This is the New Navajo Falls on the Havasupai Indian Reserve in Grand Canyon, Arizona. I’m going there again on August 1-5th with a group of 19 people. I go every year and invite friends and family. This year will be my 7th annual trek down there. This is simply something I’ve been doing almost every year since 2008. After all, Havasupai is my second home and as you can see from the picture above, you know why…
This is an ancient Pueblo Kiva that was used for community gatherings and religious ceremony in the old days and is still considered to be sacred to modern Pueblo people. The site is located in the heart of Farmington, New Mexico. This was a very hard image to capture with the low-light and all the traffic coming and going through the Kiva. In the old days, there were no stairs into the Kiva. You have to descend down a latter through an entrance in the ceiling or a window. The Kiva served as a church and I try to show respect when I visit such sites.
Corn is an important staple and somewhat of a backbone for the Navajo People. It’s considered to play an important role to the creation of humanity and is apart of the origin of the Navajo people who call themselves the Dineh people. This corn was photographed in a traditional Navajo Home (hogan) with permission.
Parowan stands for Evil Waters according to the Southern Paiute. This is the Little Salt Lake in Parowan Valley of Southwestern Utah. Back in the long ago, it was said that a man-eating monster lived out there. Who knows? This is just what I heard.

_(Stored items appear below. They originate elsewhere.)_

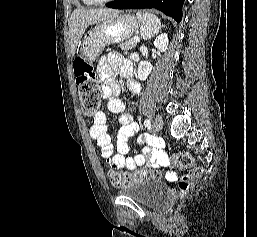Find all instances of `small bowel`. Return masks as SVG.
Here are the masks:
<instances>
[{
    "label": "small bowel",
    "mask_w": 257,
    "mask_h": 237,
    "mask_svg": "<svg viewBox=\"0 0 257 237\" xmlns=\"http://www.w3.org/2000/svg\"><path fill=\"white\" fill-rule=\"evenodd\" d=\"M112 69H117L119 73L127 77L129 90L136 94L140 90V85L131 79L133 75V66L129 60H124L118 52H107L99 61L98 73L102 85V93L106 100V107L108 111L119 114L120 130L117 137L116 149L117 153L114 154V146L111 138L107 133V120L105 113L99 111L93 117V124L89 129L90 137L97 143L100 148L101 157L106 162L117 169L134 170L138 166L149 159L150 166L154 168H165L169 165V160L163 151V143L158 138H140L139 143H146L147 145L140 151H135L132 157L128 156L129 145L128 140L136 135L139 131V125L133 119V114L138 107V99L132 98L129 104V111L125 112V105L123 101L114 97L118 92L119 85L112 78ZM170 179L175 178V174L168 173Z\"/></svg>",
    "instance_id": "obj_1"
}]
</instances>
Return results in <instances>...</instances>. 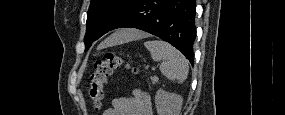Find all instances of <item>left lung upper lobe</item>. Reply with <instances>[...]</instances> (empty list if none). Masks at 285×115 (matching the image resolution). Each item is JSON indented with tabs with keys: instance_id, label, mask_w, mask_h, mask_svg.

Every time I venture out across the Parowan Valley, there’s strange things to be found.
I don’t know whether a company like this is beneficial to Indian people (artisans, weavers, jewelers & such) or is more of an exploiter of Native culture? I’m not accusing them of such, but this isn’t even one of those questionable non-profit organizations “dedicated” to preserving Indian culture. When scrutinizing these companies that capitalize on Indian arts & crafts, you have to wonder just how much they contribute to the greater health of both native and non-native people in New Mexico, Arizona, etc? Maybe their appearance and existence is just the continuation of the same colonialism that subjugated and destroyed indigenous cultures in the wake of westward expansion? The hearsay is that Gallup is one of the most bigoted towns in New Mexico against Indians. The town itself is in close proximity to several native communities…
Turquoise is my favorite color so no matter where I go, I tend to photograph it during my adventures around the Southwest. This is at the Cameron Trading Post in Northern Arizona.

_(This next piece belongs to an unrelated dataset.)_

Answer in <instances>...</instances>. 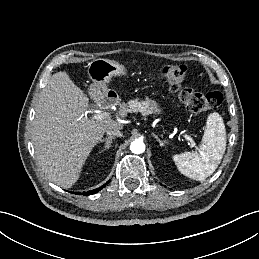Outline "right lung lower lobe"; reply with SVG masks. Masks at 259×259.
<instances>
[{"label":"right lung lower lobe","mask_w":259,"mask_h":259,"mask_svg":"<svg viewBox=\"0 0 259 259\" xmlns=\"http://www.w3.org/2000/svg\"><path fill=\"white\" fill-rule=\"evenodd\" d=\"M106 184H108V182H107ZM106 184H105V185H103V186H101V187H99V188H97V189H94V190H91V191L84 192V193H83V195L88 196V195L94 194V193H96V192L100 191L103 187H105V186H106ZM75 194H82V193H78V192H76Z\"/></svg>","instance_id":"obj_1"}]
</instances>
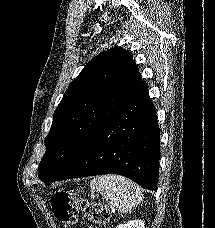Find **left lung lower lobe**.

I have my sentiments about this. There will always be a soft spot in my heart for indigenous struggles & survival. It’s that simple. Nobody should take offense but I see a lot of truth here. Words are not really needed at all… So, let’s just say that symbols are for symbol-minded people.

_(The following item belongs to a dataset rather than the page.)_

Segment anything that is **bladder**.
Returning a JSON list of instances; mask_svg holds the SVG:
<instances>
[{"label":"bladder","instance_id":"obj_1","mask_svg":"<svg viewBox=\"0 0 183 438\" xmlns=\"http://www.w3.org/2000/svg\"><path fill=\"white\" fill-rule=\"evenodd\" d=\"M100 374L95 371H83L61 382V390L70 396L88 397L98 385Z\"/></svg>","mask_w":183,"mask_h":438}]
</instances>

All the locals around Canyonlands call this, Cleopatra. It’s one of my favorite pictographs, right off the Highway on your way to Hite Crossing in Glen Canyon. This style of rockart is known as the Barrier Canyon Style which is some of the oldest rockart in the state of Utah dating about 5,000-8,000 years back. I’m guessing the creature next to Cleopatra is a domesticated dog? Dogs may have played important roles in ancient Western Archaic cultures.
“You have noticed that everything an Indian does is in a circle, and that is because the Power of the World always works in circles, and everything tries to be round… The Sky is round, and I have heard that the earth is round like a ball, and so are all the stars. The wind, in its greatest power, whirls. Birds make their nest in circles, for theirs is the same religion as ours…
Even the seasons form a great circle in their changing, and always come back again to where they were. The life of a man is a circle from childhood to childhood, and so it is in everything where power moves.” – Black Elk Oglala Sioux Holy Man, 1863-1950
Intestine Man Pictograph near Moab, Utah. This is one of the oldest rock art panels in the state known as the Barrier Canyon style of pictography. Other similar sites are found in the Canyonlands and Grand Canyon regions of the Southwest. These sites were left by a hunting and gathering culture referred to as the Western Archaic peoples.